Open aieri opened 7 months ago
FTR. since #102 the node-exporter metrics set the instance label to the FQDN of the host
@aieri does #102 solve the issue for you or shall we still add the feature you're asking for? :)
@lucabello #102 helps, but isn't directly related to my request, because it only affects node-exporter metrics. My proposal is about injecting a hostname label to metrics coming from principals related to grafana-agent via the cos-agent relation.
Here's a concrete example. hardware-observer bundles smartctl_exporter. We don't control the upstream project so we don't have direct influence on the metrics it produces. One of the metrics from this exporter may look like the following once it lands into COS:
smartctl_devices{instance="localhost:10201", job="hardware-observer_2_default", juju_application="hardware-observer", juju_model="cou", juju_model_uuid="77ca69e6-dcda-4c31-8dc0-adb4ad632233", juju_unit="hardware-observer/0"} = 3
But which host is this metric about? Yeah, it's from hardware-observer/0
, but that's useless to me if I'm getting an alert about a broken drive.
Additionally, being able to rely on hostnames would allow me to create overview dashboards that correlate entries from multiple exporters.
[for the record, a long time ago we had conversations about the legacy prometheus charm injecting fqdns via reverse dns (or something along those lines) and COS not supporting it (which I agree is the right choice).
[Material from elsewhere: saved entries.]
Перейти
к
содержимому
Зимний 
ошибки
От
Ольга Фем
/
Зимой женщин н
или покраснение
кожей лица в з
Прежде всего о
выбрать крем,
While hostnames (especially cat /etc/hostname
) are not universally unique, for all intents and purposes they often are within a deployment, so having grafana-agent inject them as a label could be a decent low tech workaround, I think]
Enhancement Proposal
Operators of Juju environments have several ways to refer to charm "targets" (i.e. Ubuntu machines, LXDs, VMs, and containers): machine IDs, hostnames, and unit names (principals and subordinates). Depending on the use case, one signifier may be preferable to another when identifying a metric source.
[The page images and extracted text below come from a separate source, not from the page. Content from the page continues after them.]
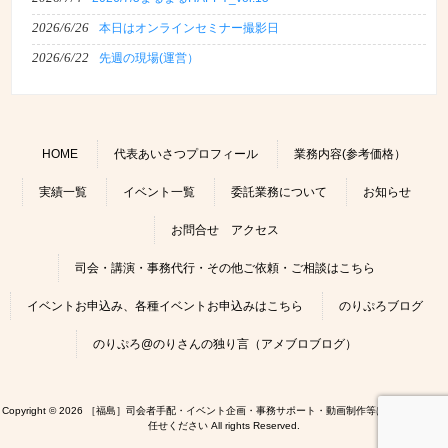
2026/6/26
本日はオンラインセミナー撮影日
2026/6/22
先週の現場(運営）
HOME
代表あいさつプロフィール
業務内容(参考価格）
実績一覧
イベント一覧
委託業務について
お知らせ
お問合せ アクセス
司会・講演・事務代行・その他ご依頼・ご相談はこちら
イベントお申込み、各種イベントお申込みはこちら
のりぷろブログ
のりぷろ@のりさんの独り言（アメブロブログ）
Copyright © 2026 ［福島］司会者手配・イベント企画・事務サポート・動画制作等はのりぷろにお
任せください All rights Reserved.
When monitoring OpenStack hypervisors, we have at our disposal metrics generated on the hypervisor itself by the libvirt exporter (bundled in either https://charmhub.io/prometheus-libvirt-exporter or https://charmhub.io/openstack-hypervisor), and metrics provided by the OpenStack API about the hypervisors (these come from either https://charmhub.io/openstack-exporter or https://charmhub.io/openstack-exporter-k8s). Since both types of metrics ultimately represent aspects of the same entity, it is useful to display them in the same dashboard; unfortunately we are however unable to correlate them since the former set declares its source to be a juju unit, while the latter one identifies the source via a hostname - obviously the OpenStack API has no knowledge of Juju and charms.
Additionally, metrics displayed by COS may be consumed by users of the infrastructure who - like the OpenStack API - are oblivious to Juju unit names.
As a way to solve the correlation problem mentioned above, as well as to provide a meaningful filtering identifier to individuals who aren't Juju operators, it would be very useful if the grafana-agent machine charm injected the content of
/etc/hostname
in a hostname label for any metric generated by charms related to it.